- **Dataset records**
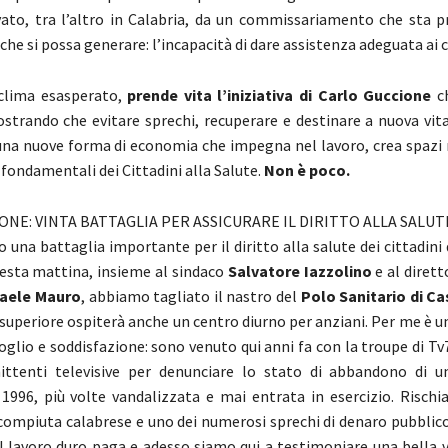
ato, tra l’altro in Calabria, da un commissariamento che sta p
he si possa generare: l’incapacità di dare assistenza adeguata ai c
 clima esasperato,
prende vita l’iniziativa di Carlo Guccione
ch
strando che evitare sprechi, recuperare e destinare a nuova vita
na nuove forma di economia che impegna nel lavoro, crea spazi n
ti fondamentali dei Cittadini alla Salute.
Non è poco.
ONE: VINTA BATTAGLIA PER ASSICURARE IL DIRITTO ALLA SALUT
una battaglia importante per il diritto alla salute dei cittadini 
esta mattina, insieme al sindaco
Salvatore Iazzolino
e al diret
faele Mauro
, abbiamo tagliato il nastro del
Polo Sanitario di Ca
 superiore ospiterà anche un centro diurno per anziani. Per me è u
oglio e soddisfazione: sono venuto qui anni fa con la troupe di Tv
ittenti televisive per denunciare lo stato di abbandono di u
 1996, più volte vandalizzata e mai entrata in esercizio. Rischi
compiuta calabrese e uno dei numerosi sprechi di denaro pubblico
 il lavoro duro paga e adesso siamo qui a testimoniare una bella v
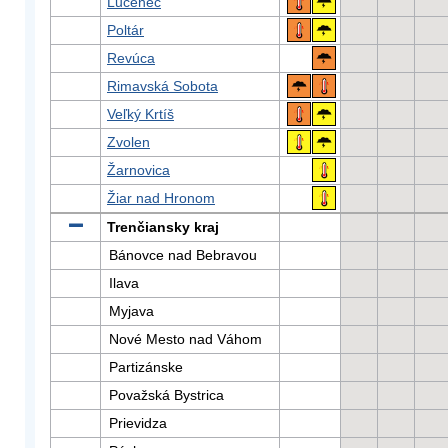
Lučenec
Poltár
Revúca
Rimavská Sobota
Veľký Krtíš
Zvolen
Žarnovica
Žiar nad Hronom
Trenčiansky kraj
Bánovce nad Bebravou
Ilava
Myjava
Nové Mesto nad Váhom
Partizánske
Považská Bystrica
Prievidza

- **Action item**
Say how many lines of the entries above include the string "sprechi", giving the number and nothing else.

- **Answer section**
2